The founder of Arizona-based drug company Insys Therapeutics and four other former executives were convicted Wednesday of conspiring to pay doctors bribes and kickbacks to boost sales of the highly addictive opioid spray Subsys.
Insys founder and former chairman John Kapoor, 74, was convicted of racketeering conspiracy and other charges for his role in directing the scheme, which included paying doctors speaking fees for sham events billed as educational opportunities, and misleading insurers about patients’ medical conditions in order to get payments approved for the drug.
Convicted along with Kapoor were former national sales director Richard Simon, former regional sales directors Sunrise Lee and Joseph Rowan, and former vice president of managed markets Michael Gurry. The jury in Boston federal court deliberated for 15 days before returning the verdicts.
Two other former executives, ex-CEO Michael Babich and ex-vice president of sales Alec Burlakoff, pleaded guilty in January and November, respectively, and testified against their onetime colleagues.
Lawyers for Kapoor and the others argued in court documents that they couldn’t be convicted because prosecutors failed to prove that they intended for doctors to prescribe the drug to patients who had no medical need for it.
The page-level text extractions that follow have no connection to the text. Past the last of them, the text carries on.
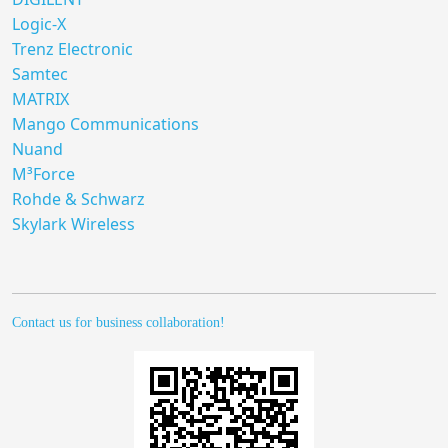
Logic-X
Trenz Electronic
Samtec
MATRIX
Mango Communications
Nuand
M³Force
Rohde & Schwarz
Skylark Wireless
Contact us for business collaboration!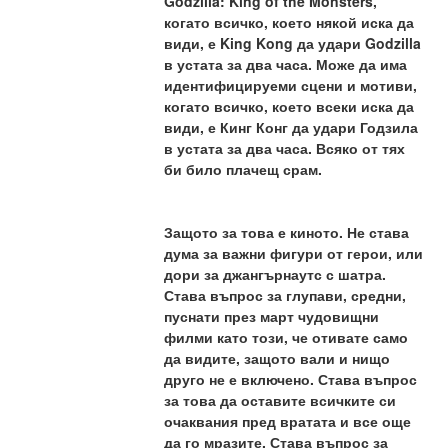
Godzilla: King of the Monsters, 
когато всичко, което някой иска да 
види, е King Kong да удари Godzilla 
в устата за два часа. Може да има 
идентифицируеми сцени и мотиви, 
когато всичко, което всеки иска да 
види, е Кинг Конг да удари Годзила 
в устата за два часа. Всяко от тях 
би било плачещ срам.
Защото за това е киното. Не става 
дума за важни фигури от герои, или 
дори за джангърнаутс с шатра. 
Става въпрос за глупави, средни, 
пуснати през март чудовищни ​​
филми като този, че отивате само 
да видите, защото вали и нищо 
друго не е включено. Става въпрос 
за това да оставите всичките си 
очаквания пред вратата и все още 
да го мразите. Става въпрос за 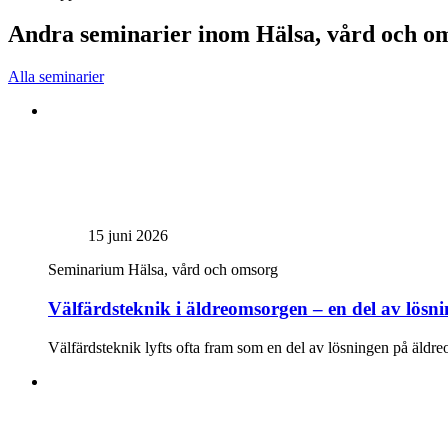
Andra seminarier inom Hälsa, vård och o
Alla seminarier
15 juni 2026
Seminarium
Hälsa, vård och omsorg
Välfärdsteknik i äldreomsorgen – en del av lös
Välfärdsteknik lyfts ofta fram som en del av lösningen på äldre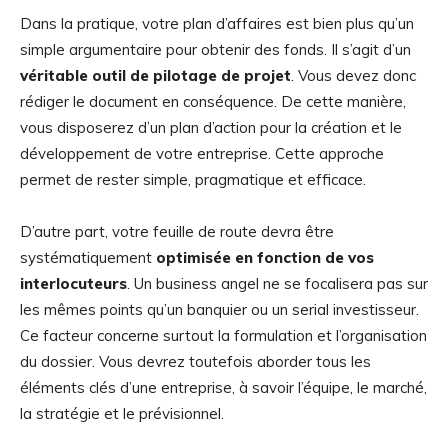
Dans la pratique, votre plan d’affaires est bien plus qu’un
simple argumentaire pour obtenir des fonds. Il s’agit d’un
véritable outil de pilotage de projet
. Vous devez donc
rédiger le document en conséquence. De cette manière,
vous disposerez d’un plan d’action pour la création et le
développement de votre entreprise. Cette approche
permet de rester simple, pragmatique et efficace.
D’autre part, votre feuille de route devra être
systématiquement
optimisée en fonction de vos
interlocuteurs
. Un business angel ne se focalisera pas sur
les mêmes points qu’un banquier ou un serial investisseur.
Ce facteur concerne surtout la formulation et l’organisation
du dossier. Vous devrez toutefois aborder tous les
éléments clés d’une entreprise, à savoir l’équipe, le marché,
la stratégie et le prévisionnel.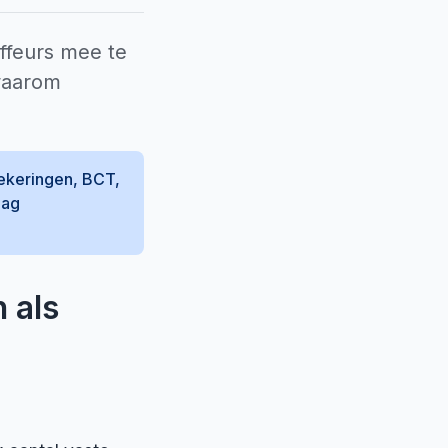
uffeurs mee te
waarom
zekeringen, BCT,
aag
 als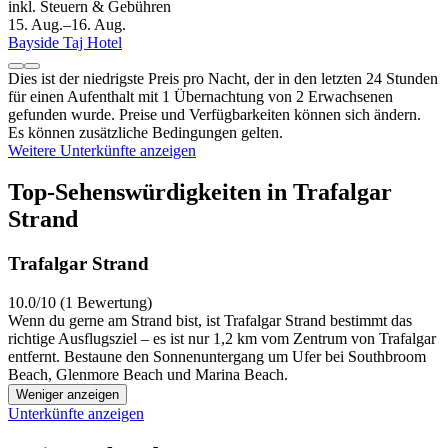
inkl. Steuern & Gebühren
15. Aug.–16. Aug.
Bayside Taj Hotel
Dies ist der niedrigste Preis pro Nacht, der in den letzten 24 Stunden
für einen Aufenthalt mit 1 Übernachtung von 2 Erwachsenen
gefunden wurde. Preise und Verfügbarkeiten können sich ändern.
Es können zusätzliche Bedingungen gelten.
Weitere Unterkünfte anzeigen
Top-Sehenswürdigkeiten in Trafalgar
Strand
Trafalgar Strand
10.0/10 (1 Bewertung)
Wenn du gerne am Strand bist, ist Trafalgar Strand bestimmt das
richtige Ausflugsziel – es ist nur 1,2 km vom Zentrum von Trafalgar
entfernt. Bestaune den Sonnenuntergang um Ufer bei Southbroom
Beach, Glenmore Beach und Marina Beach.
Weniger anzeigen
Unterkünfte anzeigen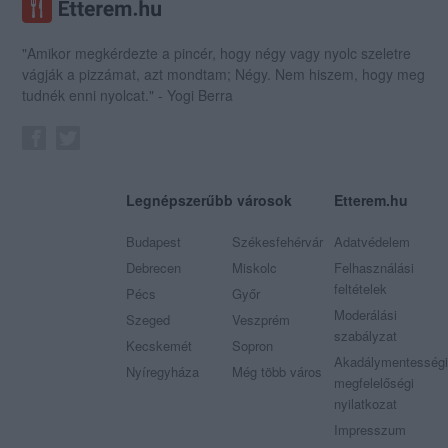
"Amikor megkérdezte a pincér, hogy négy vagy nyolc szeletre
vágják a pizzámat, azt mondtam; Négy. Nem hiszem, hogy meg
tudnék enni nyolcat." - Yogi Berra
Legnépszerűbb városok
Etterem.hu
Budapest
Székesfehérvár
Adatvédelem
Debrecen
Miskolc
Felhasználási
feltételek
Pécs
Győr
Moderálási
Szeged
Veszprém
szabályzat
Kecskemét
Sopron
Akadálymentességi
Nyíregyháza
Még több város
megfelelőségi
nyilatkozat
Impresszum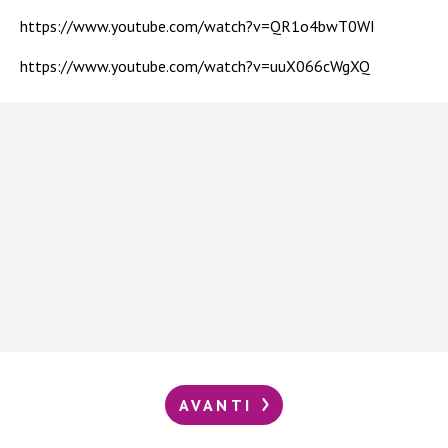
https://www.youtube.com/watch?v=QR1o4bwT0WI
https://www.youtube.com/watch?v=uuX066cWgXQ
AVANTI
Kapoor’s attorney, Beth Wilkinson, sought to shift the blame onto Burlakoff, claiming the sales executive made side deals with doctors and lied when he testified against Kapoor because he’s trying to save himself. In an emailed statement, Wilkinson said she ad Kapoor were disappointed but would “continue the fight to clear Dr. Kapoor’s name.” She added that the length of the jury’s deliberations “confirm that this was far from an open-and-shut case.”
Kapoor was arrested in October 2017, on the same day President Trump declared the opioid crisis a public health emergency. And prosecutors have touted the case as illustrative of their work to fight the drug epidemic.
The trial, which began in January, included testimony from a former sales representative who recounted how Lee once gave a lap dance at a Chicago nightclub to a doctor whom Insys was pushing to write more prescriptions. Lee’s lawyer suggested the doctor was taking advantage of her.
Jurors also watched a hip-hop video created by sales reps and meant to motivate their colleagues to push doctors to prescribe higher doses of the drug. In the video, employees rapped and danced around Burlakoff, who was dressed as a bottle of Subsys.
Babich told jurors in February that Insys recruited sales representatives who were “easy on the eyes” because the company reasoned that physicians didn’t want an “unattractive person to walk in their door.”
The Associated Press contributed to this report.